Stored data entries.

————

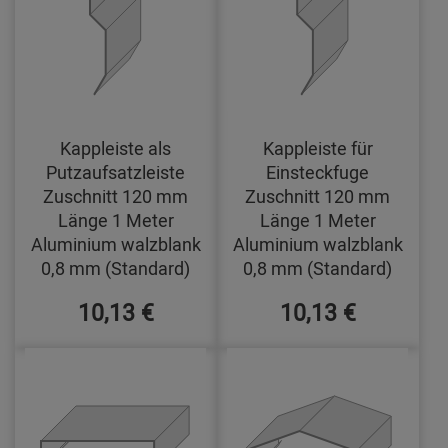
Kappleiste als
Kappleiste für
Putzaufsatzleiste
Einsteckfuge
Zuschnitt 120 mm
Zuschnitt 120 mm
Länge 1 Meter
Länge 1 Meter
Aluminium walzblank
Aluminium walzblank
0,8 mm (Standard)
0,8 mm (Standard)
10,13 €
10,13 €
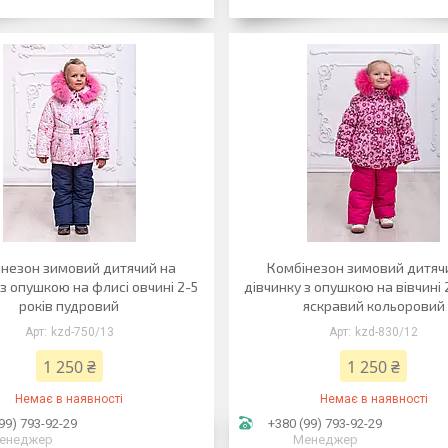
незон зимовий дитячий на
Комбінезон зимовий дитяч
 з опушкою на флисі овчині 2-5
дівчинку з опушкою на вівчині 
років пудровий
яскравий кольоровий
kzd-750/13
kzd-830/12
1 250 ₴
1 250 ₴
Немає в наявності
Немає в наявності
99) 793-92-29
+380 (99) 793-92-29
енеджер
Менеджер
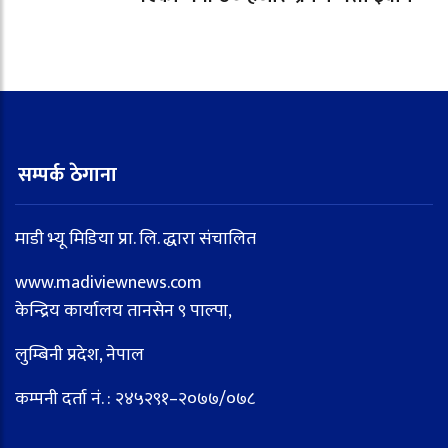
सम्पर्क ठेगाना
माडी भ्यू मिडिया प्रा. लि. द्धारा संचालित
www.madiviewnews.com
केन्द्रिय कार्यालय तानसेन ९ पाल्पा,
लुम्बिनी प्रदेश, नेपाल
कम्पनी दर्ता नं. : २४५२९१–२०७७/०७८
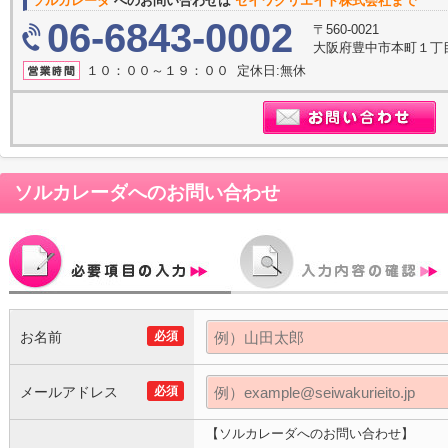
ソルカレーダ
へのお問い合わせは
セイワクリエイト株式会社まで
06-6843-0002
〒560-0021
大阪府豊中市本町１丁目
１０：００～１９：００ 定休日:無休
ソルカレーダ
へのお問い合わせ
お名前
必須
メールアドレス
必須
【ソルカレーダへのお問い合わせ】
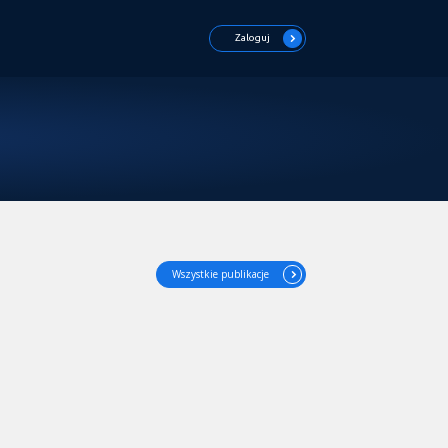
Zaloguj
Wszystkie publikacje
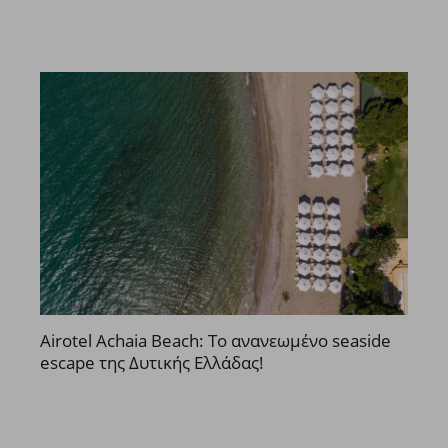
Airotel Achaia Beach: Το ανανεωμένο seaside
escape της Δυτικής Ελλάδας!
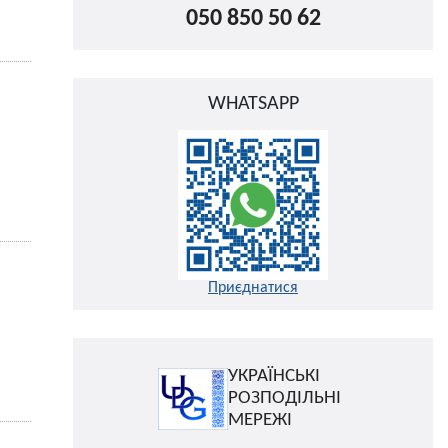
050 850 50 62
WHATSAPP
Приєднатися
УКРАЇНСЬКІ
РОЗПОДІЛЬНІ
МЕРЕЖІ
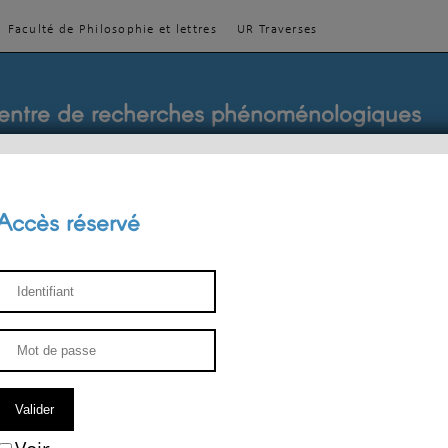
Faculté de Philosophie et lettres
UR Traverses
entre de recherches phénoménologiques
Accès réservé
sthétique
ENSEIGNEMENT
ÉQUIPE
PUBLICATIONS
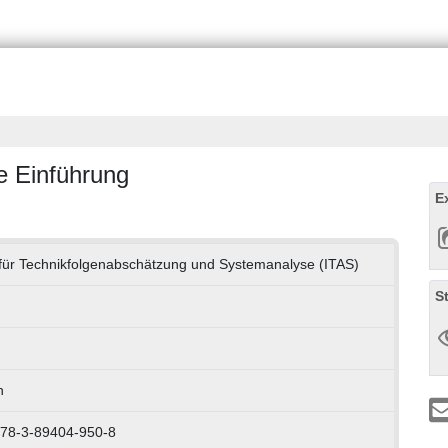
e Einführung
E
t für Technikfolgenabschätzung und Systemanalyse (ITAS)
S
h
978-3-89404-950-8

————

What to do. Beginning with the line that contains "PUBLICATIONS" in the data above, please copy each line exactly until the last line, both ends included, skipping any pictures.

Solved problem.
PUBLICATIONS
e Einführung
E
t für Technikfolgenabschätzung und Systemanalyse (ITAS)
S
h
978-3-89404-950-8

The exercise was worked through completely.